In order to comprehend the reasons for the current anti-Turkey rhetoric in Germany, we need to analyse the racism in German political history
Racism is again on the rise in Germany. In the run up to the German federal elections on Sept. 24, it is obvious that German politicians are increasingly clinging to anti-Turkey discourse. Lately, the German government spokesperson remarked that Chancellor Angela Merkel will meet other EU leaders regarding Turkey's EU membership, adding that each EU country's approval is required to cease the negotiations.
Facing off against the Social Democratic Party (SPD) leader Martin Schulz in a televised debate on Sunday, Merkel uttered that she believed Turkey would never enter the EU.
"Turkey is moving away at an accelerated pace from all democratic habits. We can think of giving a tougher warning to our citizens not to travel to Turkey," she said, adding that they were also reviewing Hermes and World Bank credit guarantees.
We are accustomed to rhetoric that is obsessed with excluding Turkey from Europe. Of course, it is not very probable to exclude from Europe Germany, who turned the continent and the rest of the world into a blood bath three times over the past century. Forgetting Kaiser Wilhelm or Hitler is easier by looking at Merkel.
Let me go back to the 1890s in order to get to the bottom of today's anti-Turkey rhetoric. Do you remember the 1877-1878 Russo-Turkish War, also known as the 1993 War, and the Treaty of San Stefano? Following the Armenian pogroms that were frequently seen in eastern Anatolia and Istanbul after this period, the Ottoman Sultan Abdul Hamid II was nicknamed the Red Sultan. The same insolence currently displayed to President Recep Tayyip Erdoğan was targeting Abdul Hamid back then. For instance, former British Prime Minister William Gladstone who was in the chair in the 19th century used to remark that Turks would return to Asia.
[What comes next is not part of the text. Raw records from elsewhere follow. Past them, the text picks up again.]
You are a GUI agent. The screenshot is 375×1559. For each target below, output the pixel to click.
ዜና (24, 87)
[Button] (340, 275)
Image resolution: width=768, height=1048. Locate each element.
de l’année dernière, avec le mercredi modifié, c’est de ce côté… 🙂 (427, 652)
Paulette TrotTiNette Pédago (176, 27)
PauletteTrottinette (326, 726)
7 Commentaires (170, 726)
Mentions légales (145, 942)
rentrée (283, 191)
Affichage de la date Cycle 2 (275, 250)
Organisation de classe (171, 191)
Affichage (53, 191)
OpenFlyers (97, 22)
Aside from statements obsessed with Turks during the 19th century, former French President Giscard D'Estaing said the following words 19 years ago in an interview he gave to a Turkish journalist, namely Belkıs Kılıçkaya, "Turks declared Ankara their capital city, not allowing the capital to remain in Istanbul, consequently in Europe. Will they agree to move their capital to Brussels? Do they consider this? Turks are highly loyal to their identity, traditions and culture. How could they agree to this?"
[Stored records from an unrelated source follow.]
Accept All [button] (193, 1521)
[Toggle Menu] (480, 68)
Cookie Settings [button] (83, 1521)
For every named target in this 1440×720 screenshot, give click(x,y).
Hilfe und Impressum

Maybe we are a long way away from that phase, but we want the EU to have a president and for its capital to be Brussels. Will Turks agree to a European president?
Seemingly, we need to study history more than ever today. There is no other way to understand how Merkel, who was a young communist in East Germany until 1990, is now taking a stance against Turkey with a Christian democrat identity and embracing members of the Gülenist Terror Group (FETÖ) and the outlawed PKK.